Somewhere in North America today, a pump that is responsible for delivering residential drinking water through a municipal pipeline will stop working. Whatever the cause, the result will be largely the same: water supplies will be diverted, lives will be disrupted, and emergency repair funds will be spent.
The good news is that events like these may not be typical for much longer.
Thanks to a precipitous drop in monitoring technology costs and powerful new predictive analytics, it is now far easier—and less expensive—than ever to avoid pipeline, pumping and other system failures. And municipal water systems are the tip of the iceberg of beneficiaries. New stand-alone predictive maintenance solutions can be integrated into new and existing applications across a wide range of industries.
From Preventive to Predictive Industrial Pump Maintenance
Thanks to real-time asset condition monitoring, the ultimate benefit of these solutions is their ability to move organizations from a preventive maintenance model to a predictive approach.
Instead of following a predetermined schedule for maintenance and repairs, organizations that use these solutions can focus instead on the actual issues that are currently or might soon be affecting system performance. A sensor that picks up on changes in vibration, for example, might lead a maintenance team to maintain a motor bearing in lieu of performing general maintenance on a rigid schedule, producing substantial cost savings in the process.

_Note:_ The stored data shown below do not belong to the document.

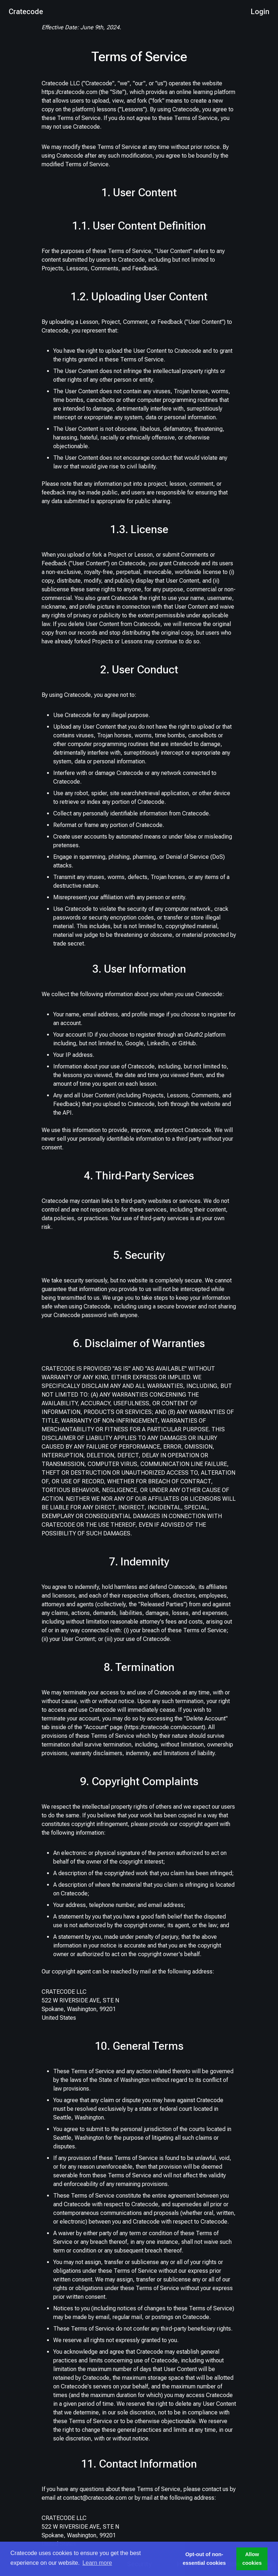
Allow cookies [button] (252, 2558)
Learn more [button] (97, 2563)
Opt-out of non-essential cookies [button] (204, 2558)
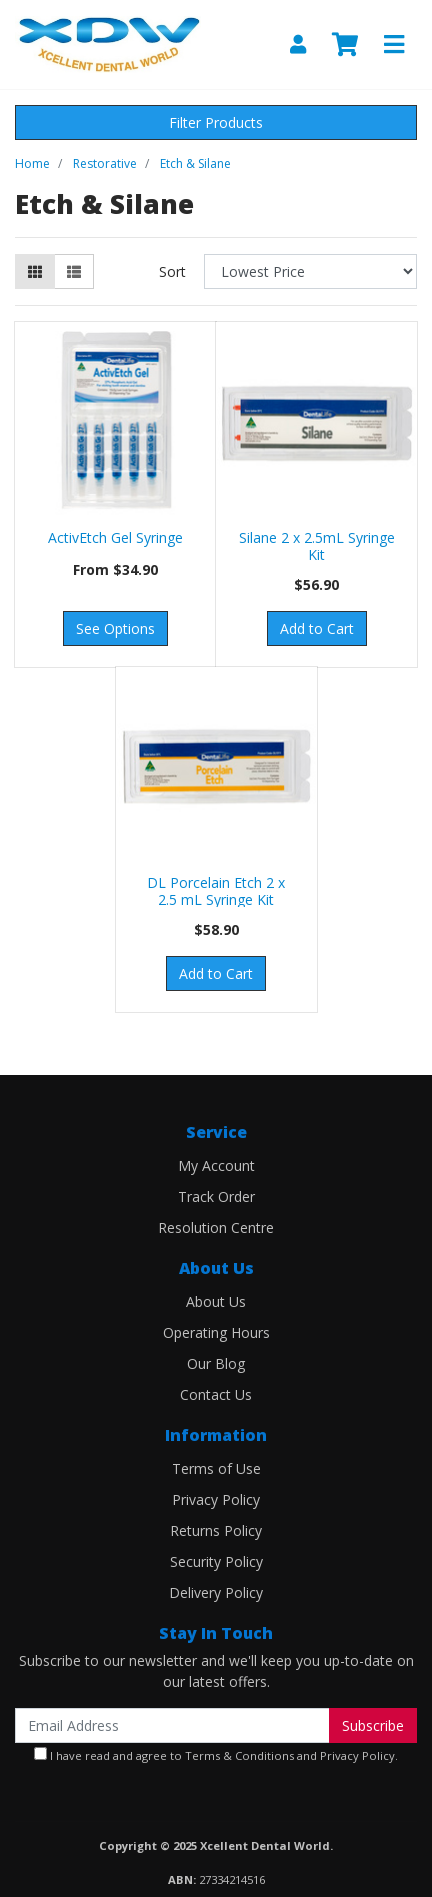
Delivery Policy (216, 1592)
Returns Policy (216, 1530)
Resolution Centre (216, 1227)
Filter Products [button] (216, 122)
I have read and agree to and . (216, 1755)
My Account (216, 1165)
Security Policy (216, 1561)
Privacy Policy (216, 1499)
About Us (216, 1301)
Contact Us (216, 1394)
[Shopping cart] (345, 45)
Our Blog (216, 1363)
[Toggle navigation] (394, 45)
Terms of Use (216, 1468)
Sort (172, 271)
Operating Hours (216, 1332)
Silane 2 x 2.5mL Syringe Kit (317, 546)
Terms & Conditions (239, 1755)
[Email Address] (172, 1725)
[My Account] (298, 44)
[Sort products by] (310, 271)
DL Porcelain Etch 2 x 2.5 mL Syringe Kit (216, 891)
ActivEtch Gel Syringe (115, 537)
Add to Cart (317, 628)
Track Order (216, 1196)
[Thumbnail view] (35, 271)
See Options (115, 628)
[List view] (74, 271)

All this information can be accessed from a browser-enabled computer or mobile device at a fraction of the cost of just a few years ago. Sensors and microchips that once cost more than $500 are now available for $25 or less. The cost to transmit and store data in the cloud has also been slashed by as much as 95 percent opening the door to new ways of doing business.
Even so, an organization is wise to develop a monitoring and analytics strategy before jumping in head-first. Rather than monitor everything, it may make better economic sense to deploy these technologies strategically on mission-critical systems with the greatest value or on those that pose the greatest risk.